El oficial exhaló con alivio.
—He contactado con nuestro hombre en este país. Es un pez gordo, siempre rodeado de gente, pero lo he abordado en un instante de soledad y ha logrado escabullirse para ayudarme. Estoy a salvo, oculto en un rincón seguro de la mansión principal.
—¿Cómo lo ha encontrado, señor? ¿Está dispuesto a ayudarnos?
—Casi me equivoco. La gente aquí viste de un modo peculiar. Pero la descripción era precisa, y he sabido reconocerlo a tiempo. Este hombre nos buscará modo de salir y nos dará algunas provisiones. Os avisaré en cuanto tengamos luz verde para largarnos; pero la mala noticia es que no será antes de mañana.
—Entendido, mi teniente. Mantendremos la posición hasta nuevo aviso.
El oficial tragó saliva. Otro día que sus tres hombres tendían que pasar en un agujero. Sabía que el equipo estaba al límite: hambre, sed, tensión acumulada en cada músculo. Pero no había alternativa.
—Sé que estáis agotados, pero os prometo que esto terminará pronto.
El sargento rio suavemente al otro lado de la línea.
—No se preocupe, señor.

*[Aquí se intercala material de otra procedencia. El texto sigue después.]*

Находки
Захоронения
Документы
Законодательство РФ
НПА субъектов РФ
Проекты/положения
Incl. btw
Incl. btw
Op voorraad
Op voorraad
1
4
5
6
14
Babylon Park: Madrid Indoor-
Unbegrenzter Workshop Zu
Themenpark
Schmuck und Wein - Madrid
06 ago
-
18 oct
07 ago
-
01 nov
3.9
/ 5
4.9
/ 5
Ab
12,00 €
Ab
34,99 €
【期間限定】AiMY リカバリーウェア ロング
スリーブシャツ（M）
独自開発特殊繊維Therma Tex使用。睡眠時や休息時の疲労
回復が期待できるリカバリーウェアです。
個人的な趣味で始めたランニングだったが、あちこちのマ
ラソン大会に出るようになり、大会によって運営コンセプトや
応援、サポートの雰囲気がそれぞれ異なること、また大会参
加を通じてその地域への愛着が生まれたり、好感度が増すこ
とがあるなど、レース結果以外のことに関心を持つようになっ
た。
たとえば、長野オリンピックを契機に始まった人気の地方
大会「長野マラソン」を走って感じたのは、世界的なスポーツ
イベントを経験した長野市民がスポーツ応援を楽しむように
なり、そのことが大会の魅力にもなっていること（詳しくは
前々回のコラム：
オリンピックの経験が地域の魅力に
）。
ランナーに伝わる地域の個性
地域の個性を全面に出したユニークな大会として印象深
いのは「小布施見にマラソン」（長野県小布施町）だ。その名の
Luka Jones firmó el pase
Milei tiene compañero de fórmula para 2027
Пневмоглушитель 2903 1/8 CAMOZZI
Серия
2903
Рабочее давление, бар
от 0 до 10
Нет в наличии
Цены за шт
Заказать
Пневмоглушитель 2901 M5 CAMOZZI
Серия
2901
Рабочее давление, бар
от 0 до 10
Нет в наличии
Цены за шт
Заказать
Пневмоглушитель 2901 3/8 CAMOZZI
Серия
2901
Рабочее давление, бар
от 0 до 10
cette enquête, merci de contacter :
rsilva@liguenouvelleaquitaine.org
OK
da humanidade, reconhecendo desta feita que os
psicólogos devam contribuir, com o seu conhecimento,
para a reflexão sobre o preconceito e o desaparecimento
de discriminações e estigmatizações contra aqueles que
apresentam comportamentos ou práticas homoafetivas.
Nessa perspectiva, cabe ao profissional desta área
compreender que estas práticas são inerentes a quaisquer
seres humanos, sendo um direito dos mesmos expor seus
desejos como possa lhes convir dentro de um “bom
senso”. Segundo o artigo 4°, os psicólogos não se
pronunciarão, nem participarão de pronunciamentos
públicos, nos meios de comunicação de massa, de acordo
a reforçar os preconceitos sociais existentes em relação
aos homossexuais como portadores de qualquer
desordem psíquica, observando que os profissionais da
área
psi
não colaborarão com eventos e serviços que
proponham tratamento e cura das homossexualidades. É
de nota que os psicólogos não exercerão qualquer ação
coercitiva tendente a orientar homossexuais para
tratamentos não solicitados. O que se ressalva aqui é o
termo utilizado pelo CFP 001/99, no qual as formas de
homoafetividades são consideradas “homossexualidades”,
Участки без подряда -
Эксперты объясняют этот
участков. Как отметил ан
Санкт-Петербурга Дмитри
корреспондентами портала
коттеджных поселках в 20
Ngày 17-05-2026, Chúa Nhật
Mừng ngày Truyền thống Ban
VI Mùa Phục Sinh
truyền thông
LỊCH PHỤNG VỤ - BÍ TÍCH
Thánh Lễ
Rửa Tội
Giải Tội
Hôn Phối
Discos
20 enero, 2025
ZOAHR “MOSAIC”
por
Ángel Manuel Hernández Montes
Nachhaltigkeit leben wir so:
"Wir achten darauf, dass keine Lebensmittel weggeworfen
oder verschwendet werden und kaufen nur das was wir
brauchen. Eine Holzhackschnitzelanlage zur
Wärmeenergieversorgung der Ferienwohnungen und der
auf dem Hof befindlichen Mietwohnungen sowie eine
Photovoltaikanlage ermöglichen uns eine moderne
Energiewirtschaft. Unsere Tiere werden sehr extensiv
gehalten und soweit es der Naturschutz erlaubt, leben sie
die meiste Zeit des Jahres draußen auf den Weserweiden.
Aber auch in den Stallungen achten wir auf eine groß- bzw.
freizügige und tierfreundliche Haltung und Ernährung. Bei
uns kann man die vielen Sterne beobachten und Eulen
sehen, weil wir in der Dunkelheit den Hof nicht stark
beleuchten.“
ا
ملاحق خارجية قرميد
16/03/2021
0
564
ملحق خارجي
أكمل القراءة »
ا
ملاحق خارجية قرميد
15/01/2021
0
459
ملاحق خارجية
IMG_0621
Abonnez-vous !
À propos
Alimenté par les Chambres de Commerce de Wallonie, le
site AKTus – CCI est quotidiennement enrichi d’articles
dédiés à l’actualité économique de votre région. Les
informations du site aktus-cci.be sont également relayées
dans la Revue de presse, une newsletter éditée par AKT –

Aguantaremos. Saber que nos iremos pronto hace más llevadera la espera.
—Sigan atentos a la radio. Corto.
—Corto y fuera, mi teniente.
El oficial cerró los ojos un instante, escuchando el sonido del viento entre las palmeras. Nadie apareció ya ese día; se durmió. Al despertar la noche avanzaba sobre Ketirandia con su manto de estrellas. La isla guardaba secretos, y él estaba a punto de descubrir uno de los más peligrosos.